STANDARD: Was könnte helfen? Kussyk: Es reicht nicht, aufzuzeigen, wo ein Übergriff anfängt. Es muss ganz grundsätzlich auch darum gehen, wie man erkundet, was man will. Es ist ein Hemmschuh, wenn sich junge Menschen nicht überlegen, was Sexualität für sie bedeutet, wenn sie sich nicht fragen: Was möchte ich erleben? Und wie sie das dann auf Augenhöhe und mit Konsens ausprobieren. Wenn jemand schon im Kopf hat, was er will, und das Mädchen nicht, dann ist sie immer zwei Schritte hinten nach. Und das macht es sehr schwer, Widerstand zu leisten, weil man sich anscheinend schon auf etwas eingelassen hat. Da muss man dann viel Kraft und auch Aggression aufbringen, jemanden zurückzuweisen.
STANDARD: Wie schätzen Sie den Faktor Alkohol bei sexuellen Übergriffen ein?
Kussyk: Es ist natürlich legitim, zu feiern, Spaß zu haben und Alkohol zu trinken. Dass Alkohol das Reaktionsund Einschätzungsvermögen von Gefahren herabsetzt, darf man auf keinen Fall den jungen Frauen umhängen. Doch dieses verringerte Einschätzungsvermögen wird beinhart ausgenutzt. Wir hatten heuer schon viele Fälle, in denen die Täter bewusst dafür gesorgt haben, dass Begleiterinnen oder Frauen, die sie erst kennengelernt haben, möglichst viel trinken. Sie hatten also schon von vornherein einen sexuellen Übergriff vor.
STANDARD: Was können und wollen die Betroffenen gegen die erlebten Übergriffe unternehmen?

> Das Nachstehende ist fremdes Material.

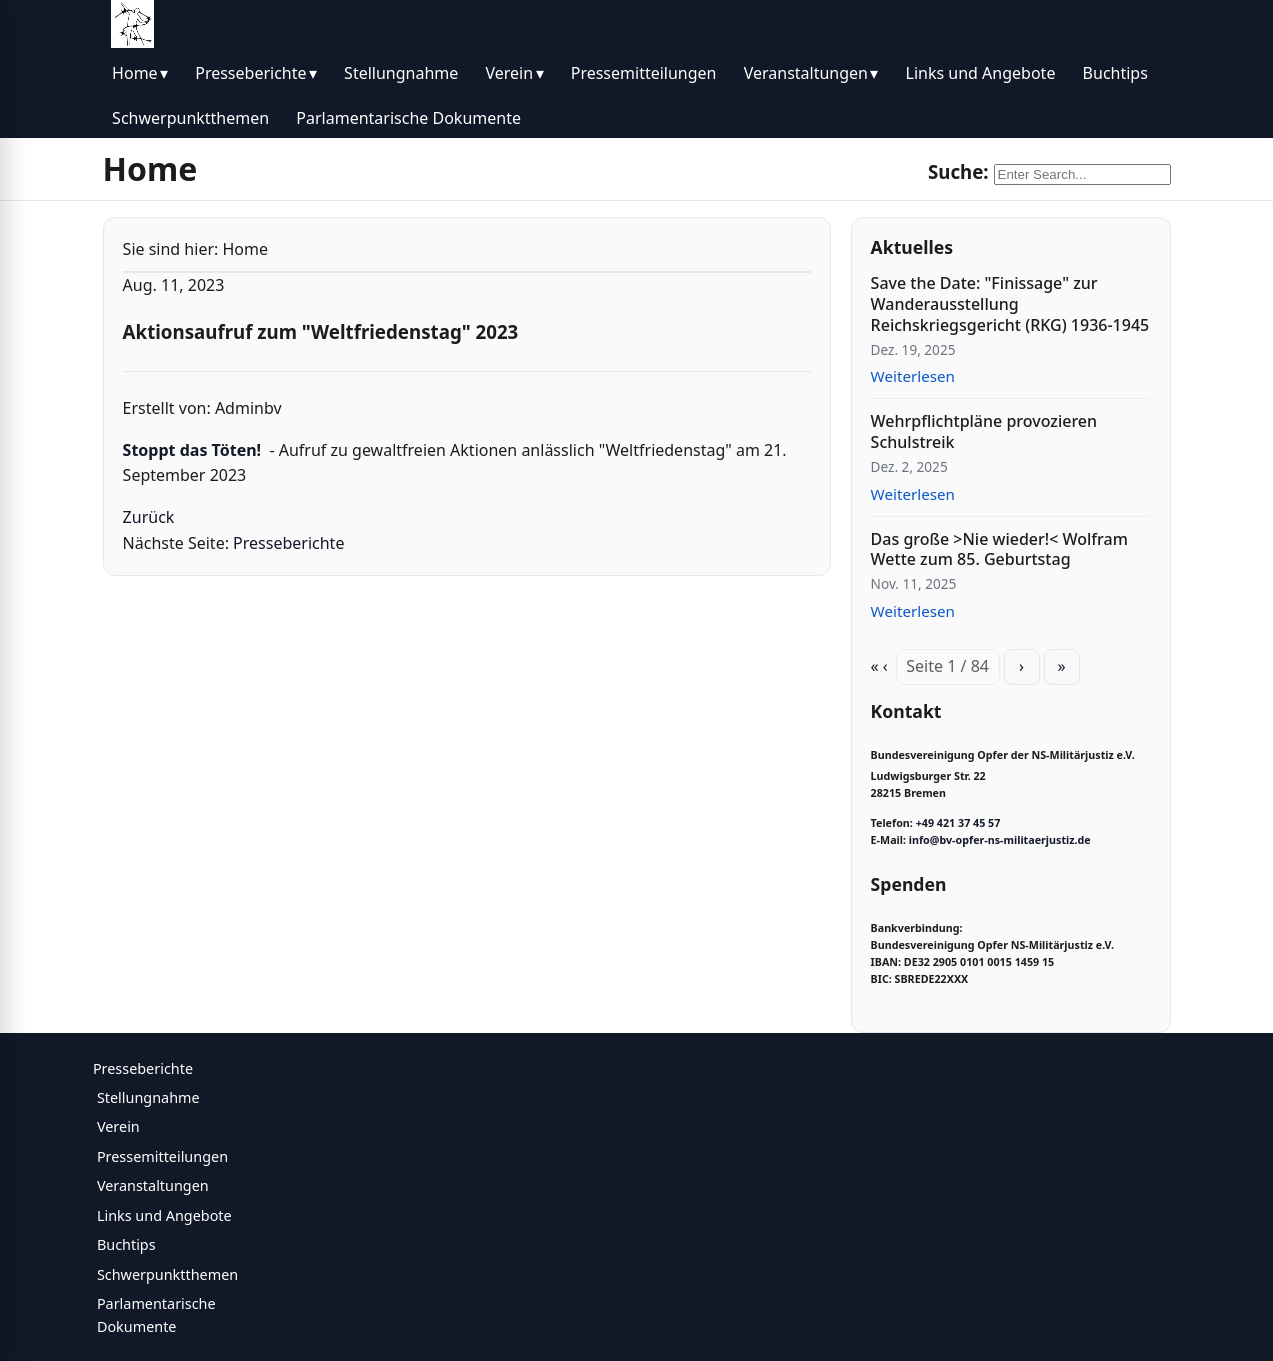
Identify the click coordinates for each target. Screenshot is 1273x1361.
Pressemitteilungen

Kussyk: Ein Teil will nichts unternehmen, andere überlegen und werden von uns auch informiert, wie ein Prozess abläuft, wenn man Anzeige erstattet. Das ist mitunter sehr belastend, und in den meisten Fällen kommt es auch zu einer Einstellung des Verfahrens. Und man läuft auch Gefahr, dass man eine Gegenanzeige wegen Falschaussage oder Verleumdung bekommt. Wir bieten kostenlose psychosoziale und juristische Prozessbegleitung an, um die Frauen zu unterstützen.
URSULA KUSSYK ist Leiterin der Frauenberatung Notruf bei sexueller Gewalt.